6 Nisan 2010 Salı

mart'a dair

27 Mart Cumartesi

Dünya tiyatrolar günü. Sinan’ı aramalı, dedim. Ama aramadım, unuttum. Bugün ararım artık, akşam. Bir gün geç, ne ki…

'“Zaten aktör dediğin nedir ki? Oynarken varızdır, yok olunca da sesimiz bu boş kubbede bir hoş seda olarak kalır. Bir zaman sonra da unutulur gider. Olsa olsa eski program dergilerinde soluk birer hayal olur kalırız.''

“Görooorum, hepiniz gardoroba koşmaya hazırlanorsunuz.
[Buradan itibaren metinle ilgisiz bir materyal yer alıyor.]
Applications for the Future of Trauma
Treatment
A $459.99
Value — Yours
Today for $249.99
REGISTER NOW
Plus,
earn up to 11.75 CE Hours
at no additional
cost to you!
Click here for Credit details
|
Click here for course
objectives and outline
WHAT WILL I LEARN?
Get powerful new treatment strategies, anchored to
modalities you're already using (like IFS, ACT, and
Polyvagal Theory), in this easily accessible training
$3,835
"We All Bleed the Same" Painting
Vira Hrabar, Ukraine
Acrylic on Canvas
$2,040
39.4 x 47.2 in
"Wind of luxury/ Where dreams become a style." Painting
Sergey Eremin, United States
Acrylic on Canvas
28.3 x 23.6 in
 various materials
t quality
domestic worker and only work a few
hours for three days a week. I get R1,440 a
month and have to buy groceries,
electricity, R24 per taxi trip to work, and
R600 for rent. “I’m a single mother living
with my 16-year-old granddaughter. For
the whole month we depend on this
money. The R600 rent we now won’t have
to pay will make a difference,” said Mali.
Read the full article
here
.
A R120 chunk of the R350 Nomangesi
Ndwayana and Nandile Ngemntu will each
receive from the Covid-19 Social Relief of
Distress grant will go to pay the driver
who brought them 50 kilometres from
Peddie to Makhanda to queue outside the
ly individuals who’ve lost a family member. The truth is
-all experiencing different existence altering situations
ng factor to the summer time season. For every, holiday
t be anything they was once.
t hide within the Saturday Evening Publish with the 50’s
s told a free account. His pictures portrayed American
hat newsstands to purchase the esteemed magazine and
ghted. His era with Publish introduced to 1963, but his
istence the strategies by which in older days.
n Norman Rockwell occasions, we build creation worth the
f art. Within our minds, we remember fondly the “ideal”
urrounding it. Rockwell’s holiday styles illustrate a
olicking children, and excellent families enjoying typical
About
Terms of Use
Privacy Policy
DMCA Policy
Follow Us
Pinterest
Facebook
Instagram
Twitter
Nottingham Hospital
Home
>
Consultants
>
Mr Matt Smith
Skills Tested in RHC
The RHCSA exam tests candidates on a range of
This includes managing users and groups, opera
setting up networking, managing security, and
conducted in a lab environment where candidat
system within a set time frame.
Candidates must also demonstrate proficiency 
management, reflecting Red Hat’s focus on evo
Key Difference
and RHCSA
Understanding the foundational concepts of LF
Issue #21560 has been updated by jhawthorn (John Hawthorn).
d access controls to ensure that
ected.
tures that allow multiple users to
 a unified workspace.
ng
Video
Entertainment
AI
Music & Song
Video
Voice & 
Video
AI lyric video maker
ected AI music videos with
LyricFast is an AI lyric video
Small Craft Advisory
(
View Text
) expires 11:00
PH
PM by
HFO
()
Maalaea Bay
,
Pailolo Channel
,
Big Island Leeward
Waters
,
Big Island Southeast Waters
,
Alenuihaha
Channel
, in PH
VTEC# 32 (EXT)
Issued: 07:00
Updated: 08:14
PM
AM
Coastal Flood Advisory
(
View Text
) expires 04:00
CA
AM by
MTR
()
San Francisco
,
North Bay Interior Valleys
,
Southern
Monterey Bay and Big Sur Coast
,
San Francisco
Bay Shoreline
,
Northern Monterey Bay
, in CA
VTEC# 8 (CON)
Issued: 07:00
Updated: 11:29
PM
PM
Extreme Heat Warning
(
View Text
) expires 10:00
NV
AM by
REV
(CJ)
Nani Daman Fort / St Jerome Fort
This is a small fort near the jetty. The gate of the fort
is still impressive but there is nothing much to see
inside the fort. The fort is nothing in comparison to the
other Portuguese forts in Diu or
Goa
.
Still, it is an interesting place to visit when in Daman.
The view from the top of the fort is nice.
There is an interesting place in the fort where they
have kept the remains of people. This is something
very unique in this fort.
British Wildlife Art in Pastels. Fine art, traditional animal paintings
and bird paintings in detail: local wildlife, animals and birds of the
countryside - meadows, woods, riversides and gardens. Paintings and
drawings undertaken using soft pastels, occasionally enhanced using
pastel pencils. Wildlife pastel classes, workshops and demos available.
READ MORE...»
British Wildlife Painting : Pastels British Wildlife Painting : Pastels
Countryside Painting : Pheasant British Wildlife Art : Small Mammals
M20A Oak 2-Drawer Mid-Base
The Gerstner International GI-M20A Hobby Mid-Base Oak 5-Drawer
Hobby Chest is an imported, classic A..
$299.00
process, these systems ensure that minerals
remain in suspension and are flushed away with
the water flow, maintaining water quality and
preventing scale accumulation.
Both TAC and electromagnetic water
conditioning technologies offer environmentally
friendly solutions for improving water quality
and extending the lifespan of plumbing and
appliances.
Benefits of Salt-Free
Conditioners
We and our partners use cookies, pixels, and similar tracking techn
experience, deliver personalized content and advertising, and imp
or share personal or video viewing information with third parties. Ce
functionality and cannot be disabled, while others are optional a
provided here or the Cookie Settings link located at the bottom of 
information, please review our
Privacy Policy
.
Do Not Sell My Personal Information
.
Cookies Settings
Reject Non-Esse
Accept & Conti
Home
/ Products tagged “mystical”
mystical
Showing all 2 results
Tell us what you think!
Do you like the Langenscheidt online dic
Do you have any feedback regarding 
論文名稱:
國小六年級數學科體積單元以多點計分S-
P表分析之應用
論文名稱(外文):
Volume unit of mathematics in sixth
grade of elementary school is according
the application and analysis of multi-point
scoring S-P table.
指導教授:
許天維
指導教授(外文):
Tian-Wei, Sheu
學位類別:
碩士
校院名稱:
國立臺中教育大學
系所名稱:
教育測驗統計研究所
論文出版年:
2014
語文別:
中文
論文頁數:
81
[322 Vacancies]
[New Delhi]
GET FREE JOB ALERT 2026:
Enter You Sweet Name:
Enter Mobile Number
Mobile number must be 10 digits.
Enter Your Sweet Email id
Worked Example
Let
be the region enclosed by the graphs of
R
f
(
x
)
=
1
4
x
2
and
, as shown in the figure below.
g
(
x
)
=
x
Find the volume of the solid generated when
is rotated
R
Birazdan teatro bomboş kalacak. Ama teatro işte o zaman yaşamaya başlar. Çünkü Satenik'in bir şarkısı şu perdelere takılı kalmıştır. Benim bir tiradım şu pervaza sinmiştir. Hıranuşla Virginia'nın bir dialogu eski kostümlerden birinin yırtığına sığınmıştır. İşte bu hatıralar o sessizlikte saklandıkları yerden çıkar, bir fısıltı halinde sahneye dökülürler.'' ''Artık kendimiz yoğuz. Seyircilerimiz de kalmadı. Ama repliklerimiz fısıldaşır dururlar sabaha kadar. Gün ağarır, temizleyiciler gelir, replikler yerlerine kaçışırâk¦ Perde !”

Tirat Münir Özkul’dan, yazan Haldun Taner.

1 yorum:

  1. Münir Özkul'un canlandırmasıyla hafızalara yüreklere kazınan Fasülyeciyan her kelimesiyle gerçeği ve sadece gerçeği mıhladı benliklerimize. Saygı ve sevgiyle kal.